» Problem requirements:
From the line with "mukaan lukien projektin" through the line with "Valitse kohdekieli", inclusive, return each line of the data below exactly and leave the rest out.

» The input:
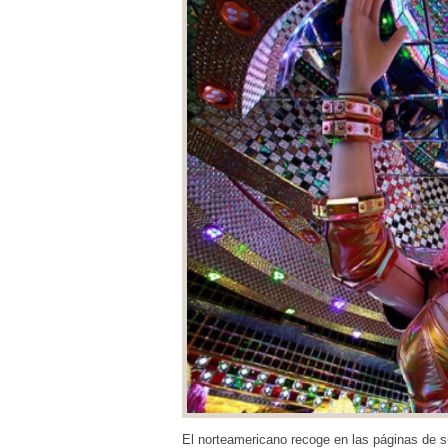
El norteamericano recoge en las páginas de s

==

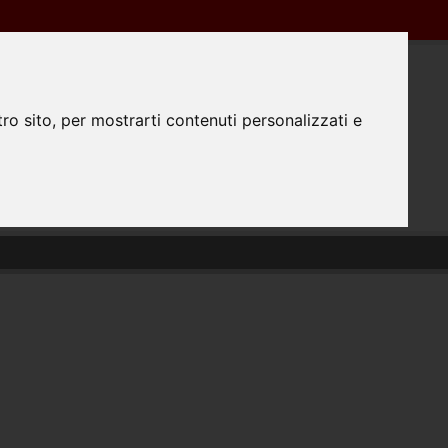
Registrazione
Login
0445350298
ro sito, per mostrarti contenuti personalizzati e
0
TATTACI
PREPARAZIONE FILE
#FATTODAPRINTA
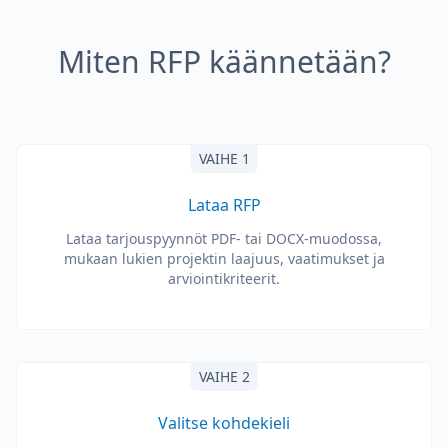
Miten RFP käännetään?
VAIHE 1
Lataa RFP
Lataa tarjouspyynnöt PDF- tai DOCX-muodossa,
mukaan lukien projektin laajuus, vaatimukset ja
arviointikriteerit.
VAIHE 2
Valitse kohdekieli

» Answer to this exercise:
mukaan lukien projektin laajuus, vaatimukset ja
arviointikriteerit.
VAIHE 2
Valitse kohdekieli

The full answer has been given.